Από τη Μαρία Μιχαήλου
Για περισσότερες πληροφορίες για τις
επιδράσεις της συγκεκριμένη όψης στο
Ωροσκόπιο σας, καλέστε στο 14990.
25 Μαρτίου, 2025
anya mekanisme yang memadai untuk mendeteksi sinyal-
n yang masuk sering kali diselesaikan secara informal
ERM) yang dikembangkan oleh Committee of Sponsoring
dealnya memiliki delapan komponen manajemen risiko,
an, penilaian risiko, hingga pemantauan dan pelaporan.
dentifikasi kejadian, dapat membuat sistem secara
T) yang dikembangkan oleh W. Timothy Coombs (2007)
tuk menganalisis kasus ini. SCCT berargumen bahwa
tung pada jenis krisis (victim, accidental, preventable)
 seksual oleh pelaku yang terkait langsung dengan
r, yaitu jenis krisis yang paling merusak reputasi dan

■ ■ ■ ■ ■

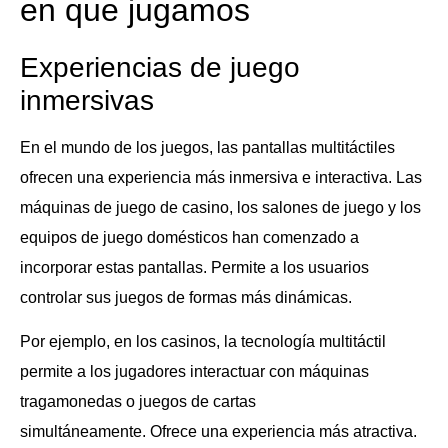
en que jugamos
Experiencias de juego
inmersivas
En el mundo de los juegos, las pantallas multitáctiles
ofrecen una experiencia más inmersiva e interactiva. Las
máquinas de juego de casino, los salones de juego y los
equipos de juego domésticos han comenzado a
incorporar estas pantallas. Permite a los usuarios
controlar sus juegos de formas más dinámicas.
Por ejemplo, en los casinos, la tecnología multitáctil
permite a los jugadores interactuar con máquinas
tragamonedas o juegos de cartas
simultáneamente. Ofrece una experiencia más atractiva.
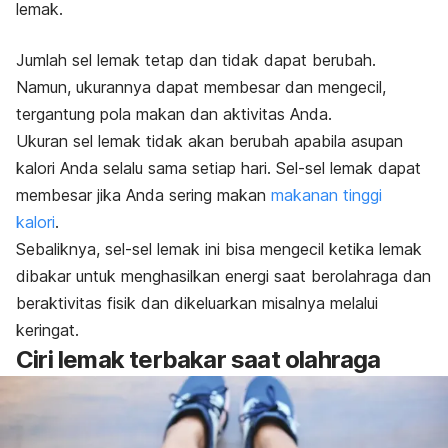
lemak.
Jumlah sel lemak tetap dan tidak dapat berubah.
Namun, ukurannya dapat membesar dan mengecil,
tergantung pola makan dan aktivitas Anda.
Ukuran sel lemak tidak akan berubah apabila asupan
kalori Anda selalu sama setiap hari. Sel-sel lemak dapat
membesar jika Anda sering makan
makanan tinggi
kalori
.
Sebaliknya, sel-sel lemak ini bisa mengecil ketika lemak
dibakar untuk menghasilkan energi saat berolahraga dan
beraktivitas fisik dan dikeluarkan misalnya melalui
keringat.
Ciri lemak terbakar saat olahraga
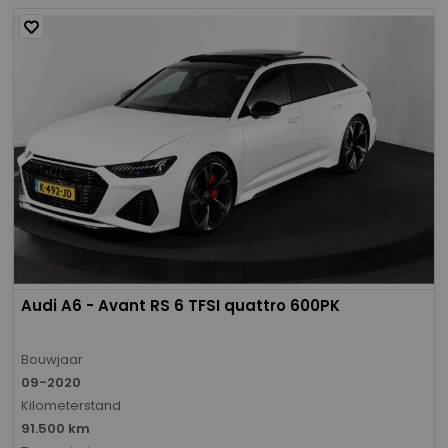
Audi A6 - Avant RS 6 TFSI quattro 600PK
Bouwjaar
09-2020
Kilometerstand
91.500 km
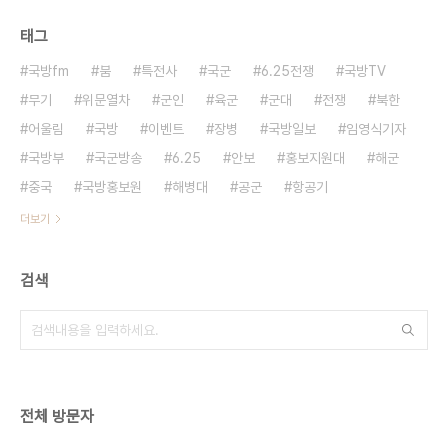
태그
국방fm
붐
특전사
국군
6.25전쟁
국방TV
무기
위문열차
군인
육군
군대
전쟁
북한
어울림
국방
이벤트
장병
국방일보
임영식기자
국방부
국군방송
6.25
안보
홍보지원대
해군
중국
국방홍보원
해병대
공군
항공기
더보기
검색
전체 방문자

■ ■ ■ ■ ■

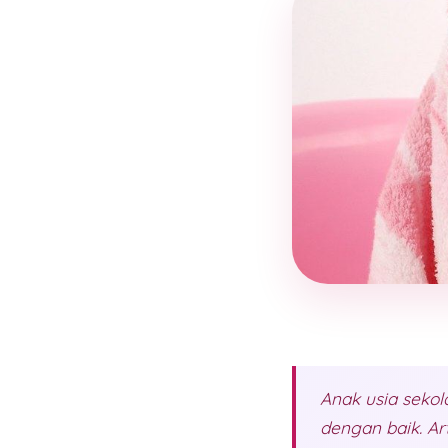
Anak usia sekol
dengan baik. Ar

■ ■ ■ ■ ■

- **The task**:
In the data above, find the line with "Από τη Μαρία Μιχαήλου" and the line with "ERM) yang dikembangkan". Retype both, plus every line between them, exactly.

- **Final answer**:
Από τη Μαρία Μιχαήλου
Για περισσότερες πληροφορίες για τις
επιδράσεις της συγκεκριμένη όψης στο
Ωροσκόπιο σας, καλέστε στο 14990.
25 Μαρτίου, 2025
anya mekanisme yang memadai untuk mendeteksi sinyal-
n yang masuk sering kali diselesaikan secara informal
ERM) yang dikembangkan oleh Committee of Sponsoring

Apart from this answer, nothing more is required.